Your task: Starting with the first line, output the data exactly through to the end.
[[ Given records open ]]
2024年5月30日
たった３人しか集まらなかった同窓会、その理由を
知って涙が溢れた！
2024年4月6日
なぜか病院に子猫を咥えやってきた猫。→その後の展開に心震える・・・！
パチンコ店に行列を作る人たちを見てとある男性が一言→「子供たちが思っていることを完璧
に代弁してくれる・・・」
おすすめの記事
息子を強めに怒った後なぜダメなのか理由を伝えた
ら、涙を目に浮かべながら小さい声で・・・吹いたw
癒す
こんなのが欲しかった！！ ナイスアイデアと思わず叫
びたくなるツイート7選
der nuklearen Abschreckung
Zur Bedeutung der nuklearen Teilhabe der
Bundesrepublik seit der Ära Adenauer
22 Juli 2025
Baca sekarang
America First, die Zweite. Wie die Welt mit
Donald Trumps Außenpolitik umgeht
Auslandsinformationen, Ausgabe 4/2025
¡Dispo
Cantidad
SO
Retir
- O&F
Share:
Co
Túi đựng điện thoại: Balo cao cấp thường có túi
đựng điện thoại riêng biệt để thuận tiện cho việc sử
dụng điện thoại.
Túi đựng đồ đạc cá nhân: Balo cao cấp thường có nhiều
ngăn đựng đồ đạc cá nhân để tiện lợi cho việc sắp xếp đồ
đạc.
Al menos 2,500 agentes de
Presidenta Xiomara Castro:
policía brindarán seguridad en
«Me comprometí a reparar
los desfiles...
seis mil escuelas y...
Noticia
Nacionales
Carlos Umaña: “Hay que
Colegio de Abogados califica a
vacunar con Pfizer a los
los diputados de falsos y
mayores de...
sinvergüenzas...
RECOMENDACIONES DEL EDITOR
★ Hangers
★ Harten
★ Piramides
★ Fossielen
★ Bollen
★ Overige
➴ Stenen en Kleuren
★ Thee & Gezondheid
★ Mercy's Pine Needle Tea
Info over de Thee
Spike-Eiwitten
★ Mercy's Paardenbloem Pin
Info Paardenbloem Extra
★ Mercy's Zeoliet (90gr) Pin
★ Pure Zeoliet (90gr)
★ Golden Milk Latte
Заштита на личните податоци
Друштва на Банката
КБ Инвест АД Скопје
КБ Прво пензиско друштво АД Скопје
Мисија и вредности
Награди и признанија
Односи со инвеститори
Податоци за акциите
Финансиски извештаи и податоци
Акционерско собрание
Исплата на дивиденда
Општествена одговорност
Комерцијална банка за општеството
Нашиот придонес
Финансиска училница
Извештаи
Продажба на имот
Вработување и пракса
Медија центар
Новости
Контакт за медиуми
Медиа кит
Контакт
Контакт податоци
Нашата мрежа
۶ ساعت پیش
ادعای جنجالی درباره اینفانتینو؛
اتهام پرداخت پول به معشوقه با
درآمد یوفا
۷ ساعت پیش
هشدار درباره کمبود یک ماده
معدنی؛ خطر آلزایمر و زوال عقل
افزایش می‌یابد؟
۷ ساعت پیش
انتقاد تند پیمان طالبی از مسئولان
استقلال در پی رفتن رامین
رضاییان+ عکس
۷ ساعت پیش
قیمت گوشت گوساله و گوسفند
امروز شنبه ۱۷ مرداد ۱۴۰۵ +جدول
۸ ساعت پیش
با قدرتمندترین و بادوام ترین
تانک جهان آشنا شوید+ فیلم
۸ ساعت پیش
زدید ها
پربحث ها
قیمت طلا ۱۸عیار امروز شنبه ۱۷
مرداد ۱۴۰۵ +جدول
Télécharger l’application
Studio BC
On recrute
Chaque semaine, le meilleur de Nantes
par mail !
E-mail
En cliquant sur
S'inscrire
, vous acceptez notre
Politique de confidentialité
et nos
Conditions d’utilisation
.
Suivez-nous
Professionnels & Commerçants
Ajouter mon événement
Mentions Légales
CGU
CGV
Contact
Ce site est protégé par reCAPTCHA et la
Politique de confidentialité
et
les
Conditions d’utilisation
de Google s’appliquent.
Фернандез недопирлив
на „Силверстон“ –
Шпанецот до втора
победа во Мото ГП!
[[ Given records closed ]]
Response below:
2024年5月30日
たった３人しか集まらなかった同窓会、その理由を
知って涙が溢れた！
2024年4月6日
なぜか病院に子猫を咥えやってきた猫。→その後の展開に心震える・・・！
パチンコ店に行列を作る人たちを見てとある男性が一言→「子供たちが思っていることを完璧
に代弁してくれる・・・」
おすすめの記事
息子を強めに怒った後なぜダメなのか理由を伝えた
ら、涙を目に浮かべながら小さい声で・・・吹いたw
癒す
こんなのが欲しかった！！ ナイスアイデアと思わず叫
びたくなるツイート7選
der nuklearen Abschreckung
Zur Bedeutung der nuklearen Teilhabe der
Bundesrepublik seit der Ära Adenauer
22 Juli 2025
Baca sekarang
America First, die Zweite. Wie die Welt mit
Donald Trumps Außenpolitik umgeht
Auslandsinformationen, Ausgabe 4/2025
¡Dispo
Cantidad
SO
Retir
- O&F
Share:
Co
Túi đựng điện thoại: Balo cao cấp thường có túi
đựng điện thoại riêng biệt để thuận tiện cho việc sử
dụng điện thoại.
Túi đựng đồ đạc cá nhân: Balo cao cấp thường có nhiều
ngăn đựng đồ đạc cá nhân để tiện lợi cho việc sắp xếp đồ
đạc.
Al menos 2,500 agentes de
Presidenta Xiomara Castro:
policía brindarán seguridad en
«Me comprometí a reparar
los desfiles...
seis mil escuelas y...
Noticia
Nacionales
Carlos Umaña: “Hay que
Colegio de Abogados califica a
vacunar con Pfizer a los
los diputados de falsos y
mayores de...
sinvergüenzas...
RECOMENDACIONES DEL EDITOR
★ Hangers
★ Harten
★ Piramides
★ Fossielen
★ Bollen
★ Overige
➴ Stenen en Kleuren
★ Thee & Gezondheid
★ Mercy's Pine Needle Tea
Info over de Thee
Spike-Eiwitten
★ Mercy's Paardenbloem Pin
Info Paardenbloem Extra
★ Mercy's Zeoliet (90gr) Pin
★ Pure Zeoliet (90gr)
★ Golden Milk Latte
Заштита на личните податоци
Друштва на Банката
КБ Инвест АД Скопје
КБ Прво пензиско друштво АД Скопје
Мисија и вредности
Награди и признанија
Односи со инвеститори
Податоци за акциите
Финансиски извештаи и податоци
Акционерско собрание
Исплата на дивиденда
Општествена одговорност
Комерцијална банка за општеството
Нашиот придонес
Финансиска училница
Извештаи
Продажба на имот
Вработување и пракса
Медија центар
Новости
Контакт за медиуми
Медиа кит
Контакт
Контакт податоци
Нашата мрежа
۶ ساعت پیش
ادعای جنجالی درباره اینفانتینو؛
اتهام پرداخت پول به معشوقه با
درآمد یوفا
۷ ساعت پیش
هشدار درباره کمبود یک ماده
معدنی؛ خطر آلزایمر و زوال عقل
افزایش می‌یابد؟
۷ ساعت پیش
انتقاد تند پیمان طالبی از مسئولان
استقلال در پی رفتن رامین
رضاییان+ عکس
۷ ساعت پیش
قیمت گوشت گوساله و گوسفند
امروز شنبه ۱۷ مرداد ۱۴۰۵ +جدول
۸ ساعت پیش
با قدرتمندترین و بادوام ترین
تانک جهان آشنا شوید+ فیلم
۸ ساعت پیش
زدید ها
پربحث ها
قیمت طلا ۱۸عیار امروز شنبه ۱۷
مرداد ۱۴۰۵ +جدول
Télécharger l’application
Studio BC
On recrute
Chaque semaine, le meilleur de Nantes
par mail !
E-mail
En cliquant sur
S'inscrire
, vous acceptez notre
Politique de confidentialité
et nos
Conditions d’utilisation
.
Suivez-nous
Professionnels & Commerçants
Ajouter mon événement
Mentions Légales
CGU
CGV
Contact
Ce site est protégé par reCAPTCHA et la
Politique de confidentialité
et
les
Conditions d’utilisation
de Google s’appliquent.
Фернандез недопирлив
на „Силверстон“ –
Шпанецот до втора
победа во Мото ГП!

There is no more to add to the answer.